**ACTIVITY**: Pick the lines holding the string "Online" out of the records and copy them.

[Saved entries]
###
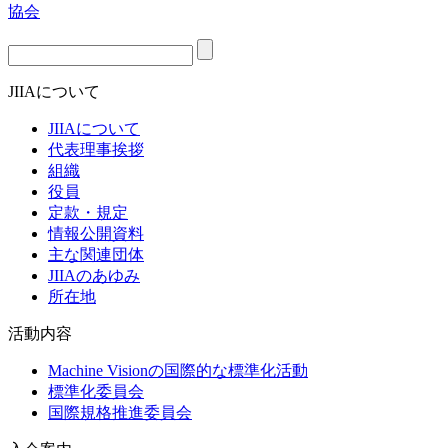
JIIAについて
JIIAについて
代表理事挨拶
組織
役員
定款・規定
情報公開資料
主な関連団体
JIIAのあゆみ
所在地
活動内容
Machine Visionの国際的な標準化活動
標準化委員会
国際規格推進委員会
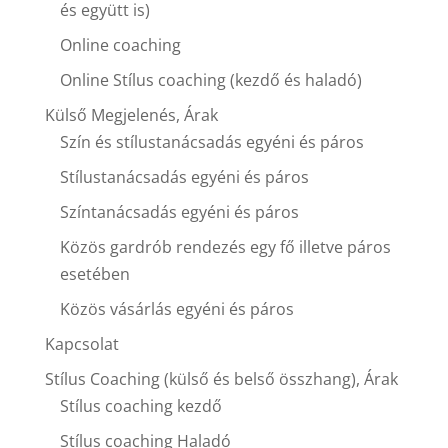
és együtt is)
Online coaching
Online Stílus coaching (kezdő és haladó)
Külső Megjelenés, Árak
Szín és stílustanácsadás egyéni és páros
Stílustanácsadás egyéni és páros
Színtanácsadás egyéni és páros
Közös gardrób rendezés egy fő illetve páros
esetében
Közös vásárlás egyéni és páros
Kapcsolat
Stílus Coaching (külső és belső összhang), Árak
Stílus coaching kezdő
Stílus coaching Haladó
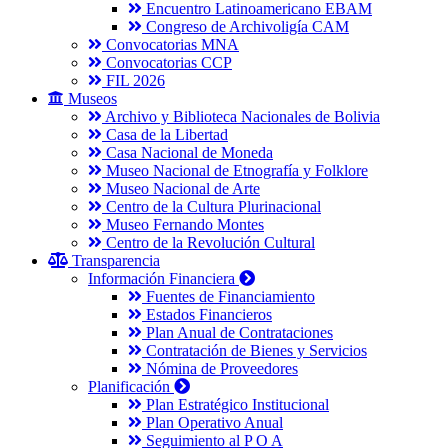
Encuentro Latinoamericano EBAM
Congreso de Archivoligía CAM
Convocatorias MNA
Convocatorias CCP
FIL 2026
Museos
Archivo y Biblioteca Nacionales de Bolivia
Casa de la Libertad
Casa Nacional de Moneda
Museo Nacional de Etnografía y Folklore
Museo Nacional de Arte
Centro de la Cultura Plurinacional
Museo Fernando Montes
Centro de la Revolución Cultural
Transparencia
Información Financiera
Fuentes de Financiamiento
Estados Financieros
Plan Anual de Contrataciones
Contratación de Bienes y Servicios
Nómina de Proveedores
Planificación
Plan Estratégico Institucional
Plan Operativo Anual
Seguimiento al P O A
###
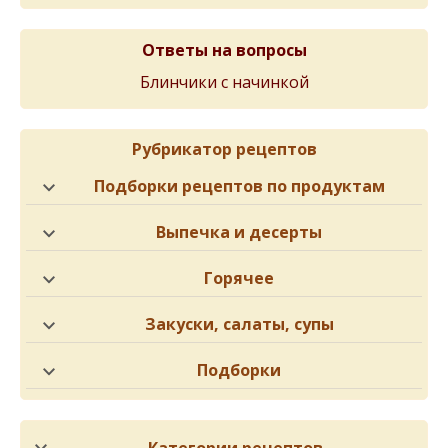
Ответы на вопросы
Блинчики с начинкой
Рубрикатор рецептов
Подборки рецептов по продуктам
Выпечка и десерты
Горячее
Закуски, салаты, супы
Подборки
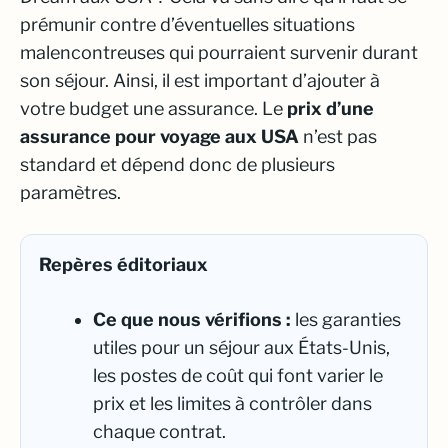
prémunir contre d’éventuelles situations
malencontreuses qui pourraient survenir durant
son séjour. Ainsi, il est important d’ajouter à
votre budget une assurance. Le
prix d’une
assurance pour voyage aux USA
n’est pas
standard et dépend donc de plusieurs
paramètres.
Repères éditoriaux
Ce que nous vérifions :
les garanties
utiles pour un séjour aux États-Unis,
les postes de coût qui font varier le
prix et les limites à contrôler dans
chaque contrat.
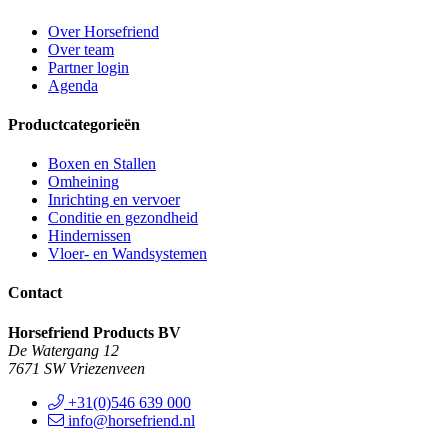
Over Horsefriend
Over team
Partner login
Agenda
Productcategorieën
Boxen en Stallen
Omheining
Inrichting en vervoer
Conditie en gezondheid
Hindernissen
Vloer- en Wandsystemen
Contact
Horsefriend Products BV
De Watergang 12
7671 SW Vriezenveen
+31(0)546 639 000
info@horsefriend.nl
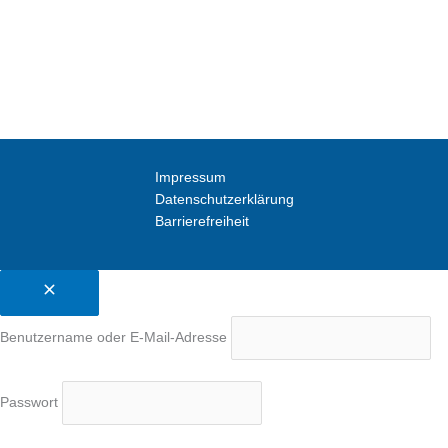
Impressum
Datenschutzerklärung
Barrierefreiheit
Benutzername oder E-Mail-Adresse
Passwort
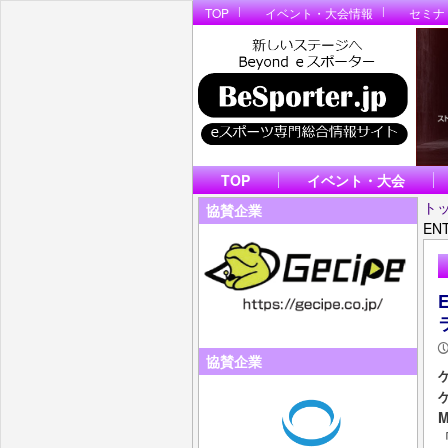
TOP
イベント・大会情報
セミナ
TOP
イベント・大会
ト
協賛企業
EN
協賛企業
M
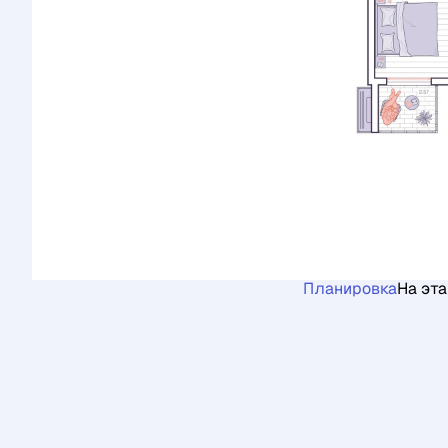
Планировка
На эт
###
**PROBLEM SOLUTION**:
Online coaching
Online Stílus coaching (kezdő és haladó)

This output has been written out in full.